There are two types of A/C controls - the "manual" and the "automatic". Since you have a LTZ, I'd think it would be the automatic. When you move the control, you should see the temp and fan speed show up on the radio. (Assuming it's still the stock radio). Is that not happening? What happens if you change the fan speed?


----------



## Black Tammy (Jul 8, 2019)

Yes, the auto works great and has all summer. I can also go in and set controls manually using the mode button. That's where I tried to get my windows de-fogged many times this summer. Finally I realized the only way to keep my windows from fogging up is to use the auto setting, which now, in the summer, involves air conditioning. Now that's it's getting cold, I want to change my auto setting to involve heat, not air conditioning. The manual says that you should push auto button and then set the temperature. I don't know how to set the temperature, for the auto setting. That's my question. I'd like to stay with the auto setting, since the defrosting doesn't work worth a darn. I may have to take the car to the dealership. There may be something wrong with the temp control. It seems to me that if I just turn on the fan and nothing else, turning the temp control knob to red, should cause heat to come out of the vents.
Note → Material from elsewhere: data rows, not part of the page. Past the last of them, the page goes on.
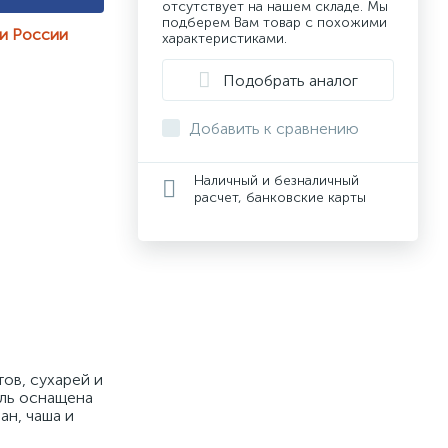
отсутствует на нашем складе. Мы
подберем Вам товар с похожими
ии России
характеристиками.
Подобрать аналог
Добавить к сравнению
Наличный и безналичный
расчет, банковские карты
ов, сухарей и 
ль оснащена 
н, чаша и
It does not.


----------



## Blasirl (Mar 31, 2015)

See section 8-3, about 1/2 way into the manual.



https://my.chevrolet.com/content/dam/gmownercenter/gmna/dynamic/manuals/2012/chevrolet/cruze/2012_chevrolet_cruze_owners.pdf


----------



## Black Tammy (Jul 8, 2019)

I really appreciate that but I have that manual and that's exactly where the source of my puzzlement lies; page 8-4 says 
"To place the system in automatic
mode do the following:
1. Press AUTO.
2. Set the temperature. Allow the
system time to stabilize. Then
adjust the temperature as needed for best comfort."
I don't know how to change the temperature other than with the red/blue temp knob, which does nothing when I move it. Maybe it's not functioning correctly or is there a way to set the temp numerically?


----------



## Blasirl (Mar 31, 2015)

And how long do you wait to decide that it's not working?

Put on high heat and drive for at least 5 minutes, or put on cold with the AC button on and drive for 5 minutes. What do you get?


----------



## Blasirl (Mar 31, 2015)

No air from vents!


----------



## Black Tammy (Jul 8, 2019)

Blasirl said:


> And how long do you wait to decide that it's not working?
> 
> Put on high heat and drive for at least 5 minutes, or put on cold with the AC button on and drive for 5 minutes. What do you get?


That's a good suggestion. Yesterday our weather was rainy, lots of humidity and I had a very, very hard time keeping my windshield defrosted. Had to pull over, it was so bad. I tried all kinds of combinations. I'll just have to keep experimenting but until the weather gets really cold, I probably won't know for sure. We're just now getting into 50-60 degree weather.


----------



## Brewster (Jan 24, 2019)

Hi there,

I have a 2012 Cruze LTZ and this is how my automatic climate works. 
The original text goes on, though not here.